An art teacher has a box of pencils. 1/10 are green, 1/2 are blue, 1/4 are orange, and the remaining 45 are red. How many pencils are orange?
1/10 + 1/2 + 1/4 = 31/40
So,
9/40 x = 45
x = 200
So, 1/4 * 200 = 50 are orange
To find out how many pencils are orange, we need to find the fraction that represents the orange pencils.
The fraction of pencils that are orange is 1/4 (as given in the problem statement).
Now, let's calculate the total number of pencils in the box by adding up the fractions of each color.
1/10 (green) + 1/2 (blue) + 1/4 (orange) + 45 (red pencils) = Total number of pencils
To add the fractions, we need to find a common denominator. The common denominator for 10, 2, and 4 is 20.

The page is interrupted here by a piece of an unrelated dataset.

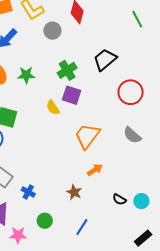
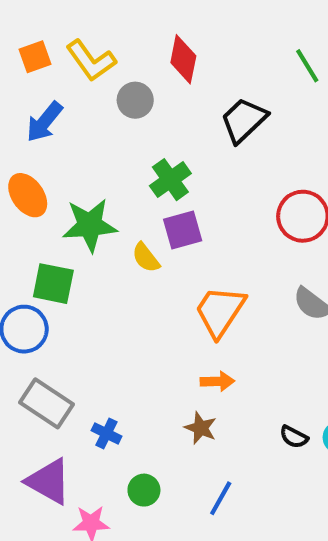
black trapezoid: (105, 60) -> (244, 120), moved
green star: (26, 75) -> (90, 225), moved, size x1.5
purple square: (72, 95) -> (183, 230), turned -30
orange arrow: (95, 170) -> (217, 381), moved, turned 35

(2/20) + (10/20) + (5/20) + 45 = Total number of pencils
Simplifying the fractions:
(2/20) + (10/20) + (5/20) + 45 = Total number of pencils
1/10 + 1/2 + 1/4 + 45 = Total number of pencils
Multiplying each fraction by 20/20 (to give each fraction a common denominator):
2/20 + 10/20 + 5/20 + 45 = Total number of pencils
Adding the fractions:
(2 + 10 + 5)/20 + 45 = Total number of pencils
17/20 + 45 = Total number of pencils
Now, we can add the fractions:
17/20 + 45 = Total number of pencils
Converting the mixed number into an improper fraction:
(17/20) + (900/20) = Total number of pencils
Adding the fractions:
(17 + 900)/20 = Total number of pencils
917/20 = Total number of pencils
The total number of pencils in the box is 917.
Since we are looking for the number of orange pencils, we can multiply the total number of pencils (917) by the fraction representing the orange pencils (1/4):
917 * 1/4 = Number of orange pencils
The number of orange pencils is 229.
To find the number of orange pencils, we need to determine what fraction of the total number of pencils represents the orange pencils.
Let's start by calculating the fraction of each color:
The fraction of green pencils is given as 1/10.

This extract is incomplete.